Wednesday, September 28, 2005

Sidewinder and Squid and Selecting an application proxy firewall

On 9/27/05, jrdld2 wrote:

A month or two back I heard that SC were planning to drop squid. For myself, I'd rather they wouldn't.


Secure sent the official EOL notice for Squid in late August, I have faint hope they will change their mind.


Squid support in Sidewinder has always been marginal at best, and the functionality of the Squid proxy is crippled by TE. For example, cache_peer queries fail because the packet cannot be sent, triggering a TE event in the G2 audit log.


Worse yet, Sidewinder has been perpetually stuck on 2.4.STABLE6, not exactly the best vintage of Squid :)

The HTTP proxy logging is very poor by comparison,

In my personal opinion, G2's HTTP proxy logging is very poor by comparison to a "Speak & Spell" with leaky alkaline batteries not changed since 1978.

and traffic seems to be slower.


That is an interesting observation -- Going from Gauntlet 6.0's http-pdk to Squid, I've had a few users make the opposite claim, that traffic seems to be slower under Squid than under a non-caching HTTP "application proxy" such as Gauntlet.


I do know that if you are trying to do any access control based on the destination domain (without paying for a SmartFilter license), Sidewinder's request processing can be massively degraded, whereas Squid can handle literally hundreds of destination pattern match ACLs with little or no performance loss.

Squid also has some functionality which is useful in our own particular setting.


Ditto here. One of the biggest issues we have (an issue of which Secure is well aware) is the lack of support for ftp-over-http in the current Sidewinder HTTP proxy. We worked with TIS and NAI for years to get this feature working correctly in Gauntlet.

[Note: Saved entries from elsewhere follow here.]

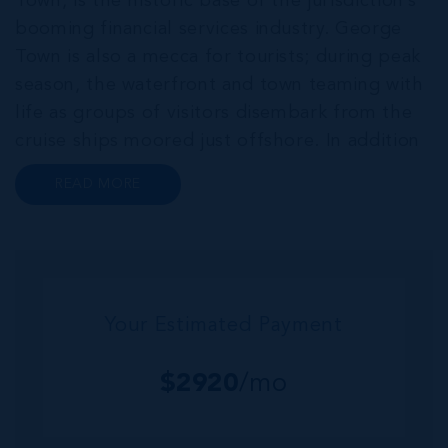
Town, is the historic base of the jurisdiction’s
booming financial services industry. George
Town is also a mecca for tourists; during peak
season, the waterfront and town teaming with
life as groups of visitors disembark from the
cruise ships moored just offshore. In addition
to a wide range of prime retail premises and
READ MORE
Class A office buildings, George Town also
offers a numbe...
Your Estimated Payment
$
2920
/mo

Additionally, we have a relatively large cache hierarchy deployed with a mix of commercial and freeware caches interconnected with ICP, and are faced with tearing down the entire infrastructure because SCC, our sole corporate-standard proxy firewall vendor, cannot (will not) support the ICP protocol, and is dropping what limited Squid support they have today. This hurts, this makes me feel that I may have been remiss in recommending a move to Sidewinder G2 when we were forced to migrate off of the (stable as a rock) Gauntlet product.


I made this recommendation based in a large part on the understanding that the best features of Gauntlet would be incorporated into Sidewinder.
I guess "best features" was code for "as much of the customer base as we can retain (by any means necessary)."


Live and learn.

Are there any others out there who would like to see squid stay?